Former Soldier Named Civilian of the Quarter at Army's Infectious Disease Research Institute
Blue joined USAMRIID's ranks in 2004 as a 91T Animal Care Specialist fresh out of Advanced Individual Training at Fort Sam Houston, Texas, and has been with the Institute ever since. He left active duty in 2007 and currently serves as the lead technician within the Veterinary Medicine Division's training program.
According to LTC Amanda Christy, branch chief for Veterinary Health Services, Blue plays an essential role in the animal care and use program that supports USAMRIID's research toward developing medical countermeasures to protect Warfighter and public health. He is an active member of the Institutional Animal Care and Use Committee, which oversees the care and well-being of all research animals while promoting quality and continuous improvement.
He also participates in the mentorship program that prepares and trains new personnel to work competently and safely with animals in all levels of biocontainment–including those requiring multiple layers of Personal Protective Equipment. From January through March of this year, Blue coordinated eight separate training events for USAMRIID personnel, while continuing to provide technical veterinary support to several critical animal studies in biocontainment laboratories.
Notably, 15 Veterinary Corps Officers visited USAMRIID in March 2023 for the Research and Development Short Course to gain exposure to career opportunities in military R&D. Blue developed and delivered a classroom instruction plan for the VCOs on working with ferrets in biomedical research. He also set up a hands-on session to give attendees the benefit of more in-depth training while maintaining the highest levels of quality and safety, according to Dr. Nathan Hoyt, deputy chief of USAMRIID's Veterinary Medicine Division. Blue also was instrumental in the coordination and execution of a training program for nine military veterinary personnel from the Uniformed Services University.
"Not only was Eugene's technical expertise extremely valuable, but he also helped us to build a collaborative partnership with a sister research campus within the Department of Defense," said Hoyt.
Before deciding to enlist in the Army after completing high school, Blue said, he worked as a printer–a job that motivated him to pursue more academic opportunities. Upon arriving at USAMRIID, he attended "every training certification available" to him through the American Association for Laboratory Animal Science.
"I also used to volunteer in the evenings helping to operate a youth center," Blue said. "Part of my duties involved tutoring teenagers in science and history, as well as supervising their community service hours. I find that that experience has translated well into teaching employees within the Veterinary Medicine Division."
Christy said Blue always displays the highest level of expertise in whatever task he is asked to complete.
"Veterinary team members, as well as research staff, know to seek him out if they want timely and expert answers to questions and resolution of issues," she said. "He consistently has a positive attitude and is always willing to help when needed–which contributes greatly to the morale of the people who work with him."

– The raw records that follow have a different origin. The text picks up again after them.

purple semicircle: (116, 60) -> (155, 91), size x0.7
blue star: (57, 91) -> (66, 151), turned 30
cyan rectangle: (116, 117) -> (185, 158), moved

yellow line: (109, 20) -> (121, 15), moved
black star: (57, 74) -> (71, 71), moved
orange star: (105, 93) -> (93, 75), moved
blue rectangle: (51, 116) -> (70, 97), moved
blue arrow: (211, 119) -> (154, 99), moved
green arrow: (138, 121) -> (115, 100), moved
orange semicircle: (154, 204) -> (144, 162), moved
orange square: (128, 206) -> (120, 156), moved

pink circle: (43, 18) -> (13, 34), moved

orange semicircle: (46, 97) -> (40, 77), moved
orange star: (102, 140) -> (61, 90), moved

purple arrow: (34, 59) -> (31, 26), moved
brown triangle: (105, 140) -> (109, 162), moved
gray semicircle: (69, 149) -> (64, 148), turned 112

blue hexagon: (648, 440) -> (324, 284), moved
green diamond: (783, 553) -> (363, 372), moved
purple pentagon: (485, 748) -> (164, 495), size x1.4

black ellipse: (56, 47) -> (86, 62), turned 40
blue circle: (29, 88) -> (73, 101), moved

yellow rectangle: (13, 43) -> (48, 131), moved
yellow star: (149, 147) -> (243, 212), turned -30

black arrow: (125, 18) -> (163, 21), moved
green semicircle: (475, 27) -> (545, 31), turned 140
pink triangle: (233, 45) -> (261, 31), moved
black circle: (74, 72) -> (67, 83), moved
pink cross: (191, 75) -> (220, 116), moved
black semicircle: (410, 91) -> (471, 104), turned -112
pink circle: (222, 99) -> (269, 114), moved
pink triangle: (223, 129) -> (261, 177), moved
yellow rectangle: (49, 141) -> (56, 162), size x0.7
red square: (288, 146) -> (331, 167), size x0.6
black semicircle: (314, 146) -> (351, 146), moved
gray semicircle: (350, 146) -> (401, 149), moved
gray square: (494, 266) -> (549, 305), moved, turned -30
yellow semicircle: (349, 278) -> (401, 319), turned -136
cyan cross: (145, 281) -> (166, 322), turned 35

About the U.S. Army Medical Research Institute of Infectious Diseases:
Since 1969, USAMRIID has provided leading edge medical capabilities to deter and defend against current and emerging biological threat agents. The Institute is the only laboratory in the Department of Defense equipped to safely study highly hazardous pathogens requiring maximum containment at Biosafety Level 4. Research conducted at USAMRIID leads to vaccines, drugs, diagnostics, and training programs that protect both Warfighters and civilians. The Institute's unique science and technology base serves not only to address current threats to our Armed Forces but is an essential element in the medical response to any future biological threats that may confront our nation. USAMRIID is a subordinate laboratory of the U.S. Army Medical Research and Development Command.